Grant Program Focused On Graffiti Prevention

Grant Program Focused On Graffiti Prevention | Facility Executive - Creating Intelligent Buildings
Keep America Beautiful, Inc., along with The Sherwin-Williams Company, has announced the recipients of three $2,000 grants under the 2008 Graffiti Hurts Grant Program

Grant Program Focused On Graffiti Prevention


Grant Program Focused On Graffiti Prevention

Keep America Beautiful, Inc., along with The Sherwin-Williams Company, has announced the recipients of three $2,000 grants under the 2008 Graffiti Hurts® Grant Program. Three organizations from around the nation will receive the funds to be used for graffiti prevention. The groups are: Kent Police Department in Washington State; ASPIRA, Inc. of New Jersey; and the Corcoran Neighborhood Organization in Minnesota.

These grants are awarded to entities in communities with populations less than 100,000, between 100,000 and 300,000, and over 300,000 in an effort to enhance local graffiti prevention activities. The Graffiti Hurts® Grant Program was initiated in 2007.

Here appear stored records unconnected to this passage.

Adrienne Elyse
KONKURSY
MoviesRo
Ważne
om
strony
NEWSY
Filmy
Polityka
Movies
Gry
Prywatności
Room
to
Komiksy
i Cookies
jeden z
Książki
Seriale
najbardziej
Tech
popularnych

“This year’s grant recipients presented exceptional plans to educate and engage at-risk youth, and to bring their entire communities together to prevent and eradicate graffiti,” said Matt McKenna, president and CEO of Keep America Beautiful. “All of the winners show wonderful examples of how to change behavior, prevent negative impacts to society, and create a sense of ownership for their community. We’re grateful to The Sherwin-Williams Company for their ongoing support of the Graffiti Hurts program, a nationwide resource for communities addressing graffiti problems.”

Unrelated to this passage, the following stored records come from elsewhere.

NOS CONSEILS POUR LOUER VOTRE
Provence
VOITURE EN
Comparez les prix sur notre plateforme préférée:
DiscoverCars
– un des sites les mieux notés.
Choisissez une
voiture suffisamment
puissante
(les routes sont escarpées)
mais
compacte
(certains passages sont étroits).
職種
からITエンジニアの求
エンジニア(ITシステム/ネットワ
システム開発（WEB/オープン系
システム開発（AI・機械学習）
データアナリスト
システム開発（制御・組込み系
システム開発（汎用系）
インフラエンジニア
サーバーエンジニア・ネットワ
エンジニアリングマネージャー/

Graffiti Hurts was developed in 1996 through a partnership between Keep America Beautiful, a non-profit education and community improvement organization, and Sherwin-Williams, maker of Krylon paint, to respond to the blight of graffiti vandalism in communities nationwide. According to the U.S. Department of Justice, graffiti contributes to lost revenue associated with reduced ridership on transit systems, reduced retail sales, and declines in property value.

Nearly 100 applications were submitted for the Graffiti Hurts National Grant Program, representing the best of local governments, police departments, schools, nonprofit volunteer organizations, and other groups dedicated to eradicating graffiti vandalism.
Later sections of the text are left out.